◆ **Task requirements**: Leaving out every picture, retype the lines below from the top through the one that contains "Торты на 8 марта".

[Page images and extracted text]
_ _ _ _ _ _ _

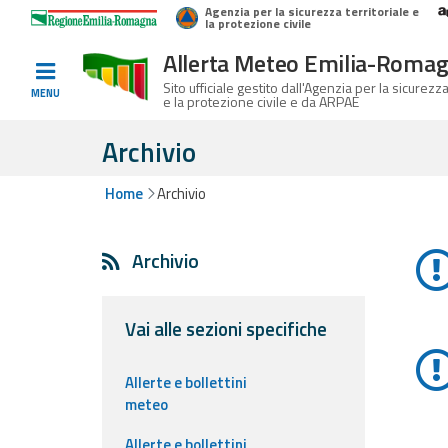
Agenzia per la sicurezza territoriale e
Home
Logo Regione Emilia-Romagna
la protezione civile
Allerta Meteo Emilia-Roma
Informati e
Sito ufficiale gestito dall'Agenzia per la sicurezza
MENU
e la protezione civile e da ARPAE
preparati
Archivio
Home
Archivio
Allerte E
List
Bollettini
Archivio
Allerte e
Bollettini
Meteo
Vai alle sezioni specifiche
Allerte e
Allerte e bollettini
Bollettini
meteo
Valanghe
Allerte e bollettini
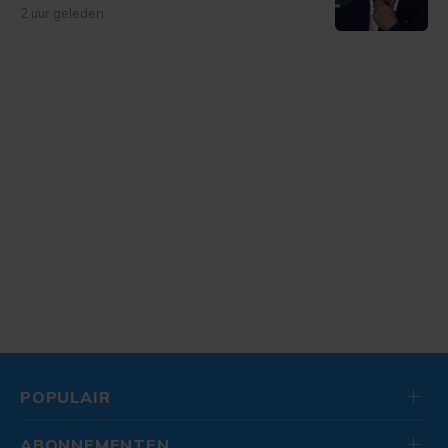
2 uur geleden
POPULAIR
ABONNEMENTEN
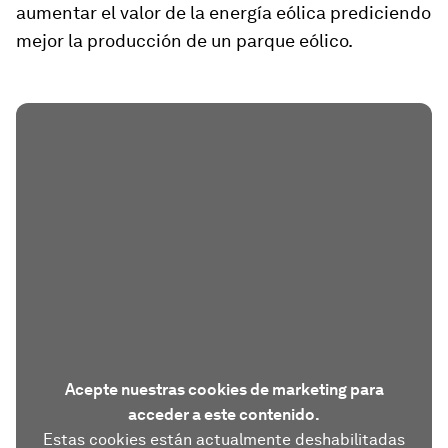
aumentar el valor de la energía eólica prediciendo
mejor la producción de un parque eólico.
Acepte nuestras cookies de marketing para
acceder a este contenido.
Estas cookies están actualmente deshabilitadas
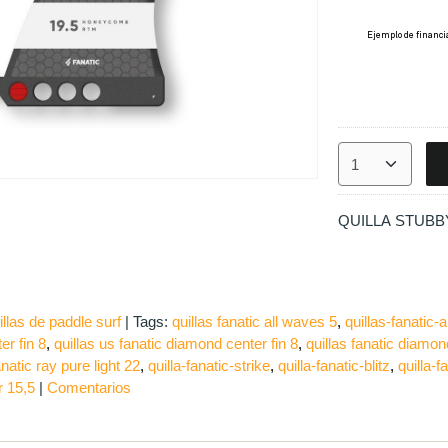
QUILLA STUBBY 
llas de paddle surf
|
Tags:
​quillas fanatic all waves 5
quillas-fanatic-
er fin 8
quillas us fanatic diamond center fin 8
quillas fanatic diamon
anatic ray pure light 22
quilla-fanatic-strike
quilla-fanatic-blitz
quilla-f
r 15,5
|
Comentarios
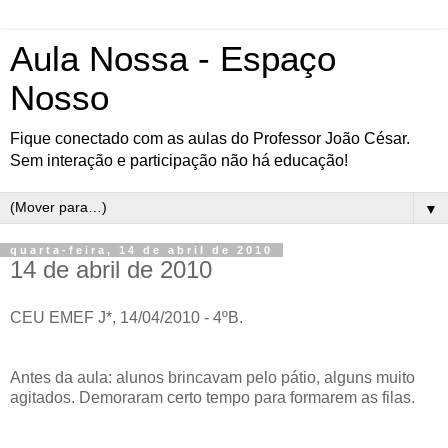
Aula Nossa - Espaço
Nosso
Fique conectado com as aulas do Professor João César.
Sem interação e participação não há educação!
▼
quarta-feira, 14 de abril de 2010
14 de abril de 2010
CEU EMEF J*, 14/04/2010 - 4ºB.
Antes da aula: alunos brincavam pelo pátio, alguns muito
agitados. Demoraram certo tempo para formarem as filas.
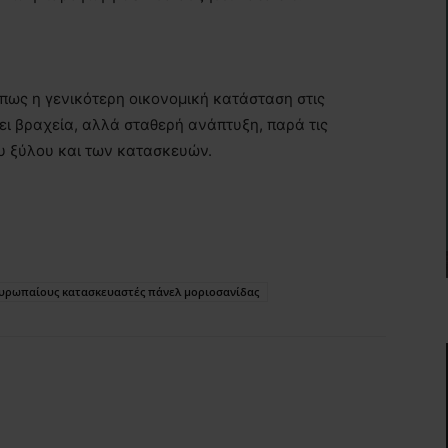
 πως η γενικότερη οικονομική κατάσταση στις
ι βραχεία, αλλά σταθερή ανάπτυξη, παρά τις
ου ξύλου και των κατασκευών.
Ευρωπαίους κατασκευαστές πάνελ μοριοσανίδας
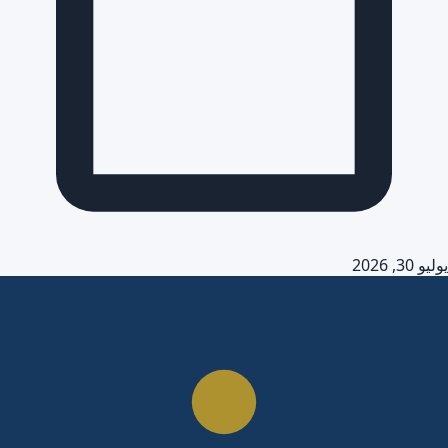
يوليو 30, 2026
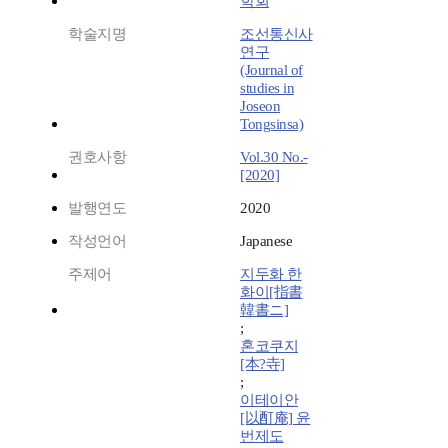
학회
학술지명
조선통신사
연구
(Journal of
studies in
Joseon
Tongsinsa)
권호사항
Vol.30 No.-
[2020]
발행연도
2020
작성언어
Japanese
주제어
지두화 한
화이[指書
韓書ニ]
;
혼코쿠지
[本?寺]
;
이테이안
[以酊庵] 윤
번제도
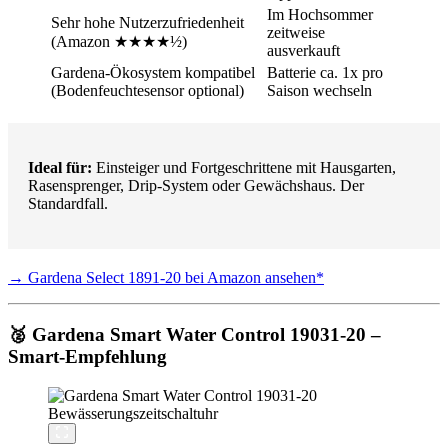
Im Hochsommer
Sehr hohe Nutzerzufriedenheit
zeitweise
(Amazon ★★★★½)
ausverkauft
Gardena-Ökosystem kompatibel
Batterie ca. 1x pro
(Bodenfeuchtesensor optional)
Saison wechseln
Ideal für:
Einsteiger und Fortgeschrittene mit Hausgarten,
Rasensprenger, Drip-System oder Gewächshaus. Der
Standardfall.
→ Gardena Select 1891-20 bei Amazon ansehen*
🥈 Gardena Smart Water Control 19031-20 –
Smart-Empfehlung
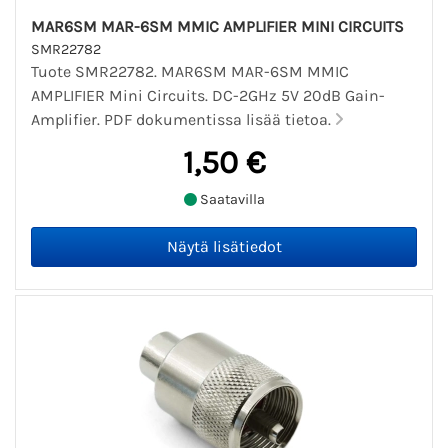
MAR6SM MAR-6SM MMIC AMPLIFIER MINI CIRCUITS
SMR22782
Tuote SMR22782. MAR6SM MAR-6SM MMIC
AMPLIFIER Mini Circuits. DC-2GHz 5V 20dB Gain-
Amplifier. PDF dokumentissa lisää tietoa.
1,50 €
Saatavilla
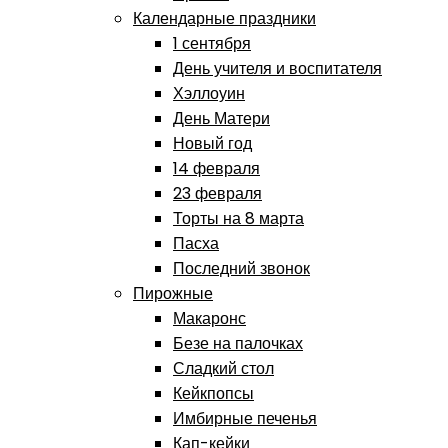
Календарные праздники
1 сентября
День учителя и воспитателя
Хэллоуин
День Матери
Новый год
14 февраля
23 февраля
Торты на 8 марта
Пасха
Последний звонок
Пирожные
Макаронс
Безе на палочках
Сладкий стол
Кейкпопсы
Имбирные печенья
Кап-кейки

_ _ _ _ _ _ _

◆ **Exercise answer**:
Agenzia per la sicurezza territoriale e
Home
Logo Regione Emilia-Romagna
la protezione civile
Allerta Meteo Emilia-Roma
Informati e
Sito ufficiale gestito dall'Agenzia per la sicurezza
MENU
e la protezione civile e da ARPAE
preparati
Archivio
Home
Archivio
Allerte E
List
Bollettini
Archivio
Allerte e
Bollettini
Meteo
Vai alle sezioni specifiche
Allerte e
Allerte e bollettini
Bollettini
meteo
Valanghe
Allerte e bollettini
2 uur geleden
POPULAIR
ABONNEMENTEN
aumentar el valor de la energía eólica prediciendo
mejor la producción de un parque eólico.
Acepte nuestras cookies de marketing para
acceder a este contenido.
Estas cookies están actualmente deshabilitadas
QUILLA STUBBY 
llas de paddle surf
|
Tags:
​quillas fanatic all waves 5
quillas-fanatic-
er fin 8
quillas us fanatic diamond center fin 8
quillas fanatic diamon
anatic ray pure light 22
quilla-fanatic-strike
quilla-fanatic-blitz
quilla-f
r 15,5
|
Comentarios
Aula Nossa - Espaço
Nosso
Fique conectado com as aulas do Professor João César.
Sem interação e participação não há educação!
▼
quarta-feira, 14 de abril de 2010
14 de abril de 2010
CEU EMEF J*, 14/04/2010 - 4ºB.
Antes da aula: alunos brincavam pelo pátio, alguns muito
agitados. Demoraram certo tempo para formarem as filas.
 πως η γενικότερη οικονομική κατάσταση στις
ι βραχεία, αλλά σταθερή ανάπτυξη, παρά τις
ου ξύλου και των κατασκευών.
Ευρωπαίους κατασκευαστές πάνελ μοριοσανίδας
يوليو 30, 2026
학회
학술지명
조선통신사
연구
(Journal of
studies in
Joseon
Tongsinsa)
권호사항
Vol.30 No.-
[2020]
발행연도
2020
작성언어
Japanese
주제어
지두화 한
화이[指書
韓書ニ]
;
혼코쿠지
[本?寺]
;
이테이안
[以酊庵] 윤
번제도
Im Hochsommer
Sehr hohe Nutzerzufriedenheit
zeitweise
(Amazon ★★★★½)
ausverkauft
Gardena-Ökosystem kompatibel
Batterie ca. 1x pro
(Bodenfeuchtesensor optional)
Saison wechseln
Ideal für:
Einsteiger und Fortgeschrittene mit Hausgarten,
Rasensprenger, Drip-System oder Gewächshaus. Der
Standardfall.
→ Gardena Select 1891-20 bei Amazon ansehen*
🥈 Gardena Smart Water Control 19031-20 –
Smart-Empfehlung
MAR6SM MAR-6SM MMIC AMPLIFIER MINI CIRCUITS
SMR22782
Tuote SMR22782. MAR6SM MAR-6SM MMIC
AMPLIFIER Mini Circuits. DC-2GHz 5V 20dB Gain-
Amplifier. PDF dokumentissa lisää tietoa.
1,50 €
Saatavilla
Календарные праздники
1 сентября
День учителя и воспитателя
Хэллоуин
День Матери
Новый год
14 февраля
23 февраля
Торты на 8 марта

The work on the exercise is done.